Audi: Vorsprung durch Werbung

In der Unternehmensspitze von Audi greift man gern zu markigen Worten, wenn es um Klimaschutz geht: „Sollen wir künftig alle Trabi fahren?“, antwortete Ex-Audi-Chef Martin Winterkorn einmal, als er nach seinen PS-Boliden gefragt wurde. Und der jetzige Vorstandsvorsitzende, Rupert Stadler, versuchte die Verantwortung zur Senkung des Kohlendioxid-Ausstoßes auf andere abzuwälzen mit den Worten, das Klimagas kenne ohnehin „keine Landes- und Industriegrenzen“. Im übrigen sei nicht Audi schuld, sondern die Physik, dass man die eigene Selbstverpflichtung aus dem Jahr 1998 (zur Senkung der Flotten-Emissionen auf 140 g/km Kohlendioxid bis 2008) um Längen verfehlt.

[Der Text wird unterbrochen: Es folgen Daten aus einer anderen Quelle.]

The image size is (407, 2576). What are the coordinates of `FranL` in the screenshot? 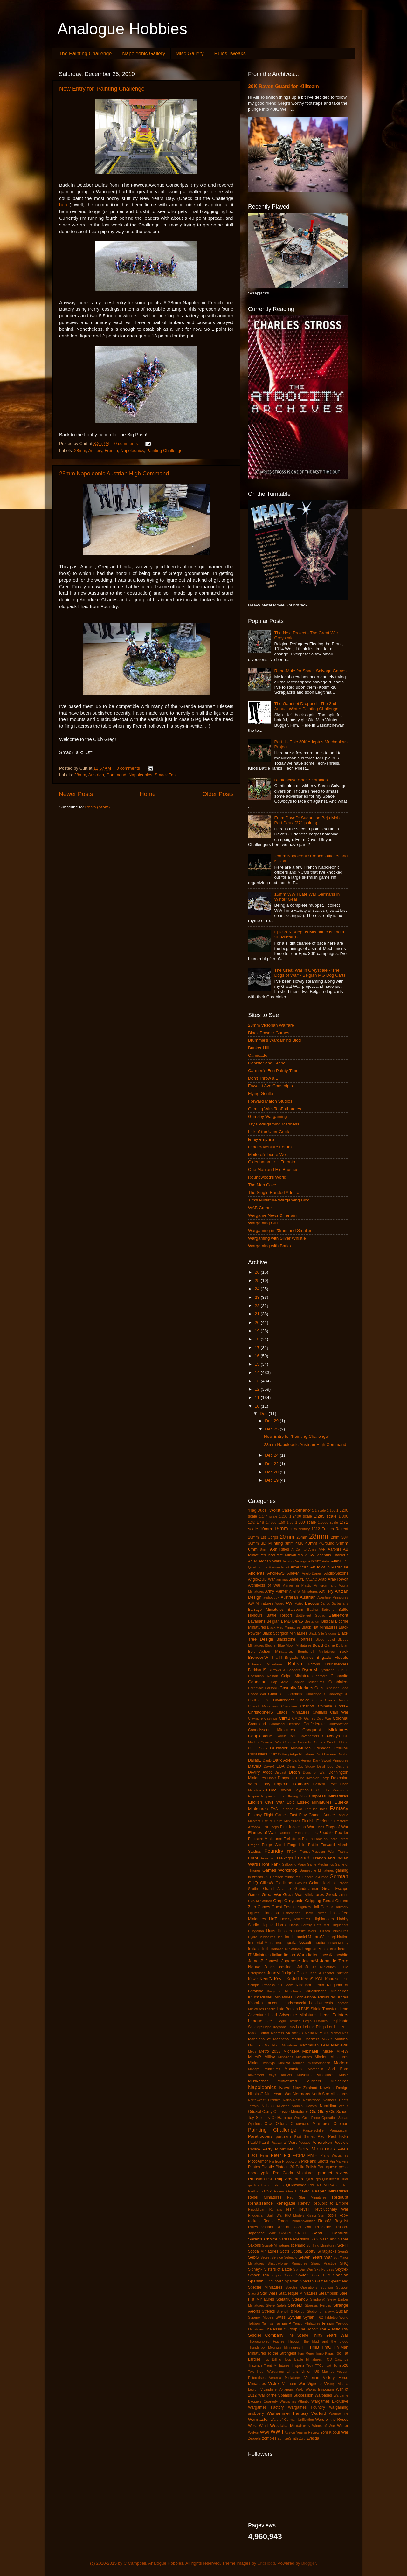 It's located at (253, 1858).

Doch selbst in Ingolstadt weiß man, dass Ausreden allein nicht mehr genügen in Zeiten wie diesen – und hat deshalb eine millionenschwere Werbekampagne gestartet. Sehr geschickt wird darin – Schritt 1 – Sparsamkeit oder Emissionssenkung umdefiniert in Effizienzsteigerung. Um – Schritt 2 – alle möglichen Neuentwicklungen als Effizienzfortschritt zu präsentieren. So lag der Süddeutschen Zeitung am Wochenende ein 16-seitiger Sonderdruck bei. In perfekter Gestaltung wurden da aerodynamische Karosserien gezeigt und neue Getriebe gepriesen, der erste Audi-Hybrid aus dem Jahr 1989 wird ebenso vorgeführt  wie der – zweifellos tolle – Dieselmotor TDI.

Der Haken: Audi hat sich mehr als ein Jahrzehnt lang darauf konzentriert, durch immer bulligere Autos das einst betuliche Image einer Rentnerkutsche abzulegen – entsprechend sahen Modellpolitik und Werbung (Motto: „Vorsprung durch Technik“) aus. Die bessere Effizienz der Motorentechnik wurde weniger genutzt, um den absoluten Verbrauch zu senken, sondern eher um die PS-Zahlen zu steigern und immer größere und schwerere Autos immer schneller zu machen. Dementsprechend sieht eine Studie des BUND Audi als Schlusslicht unter den deutschen Automobilherstellern bei der Erreichung der Klimaschutzziele.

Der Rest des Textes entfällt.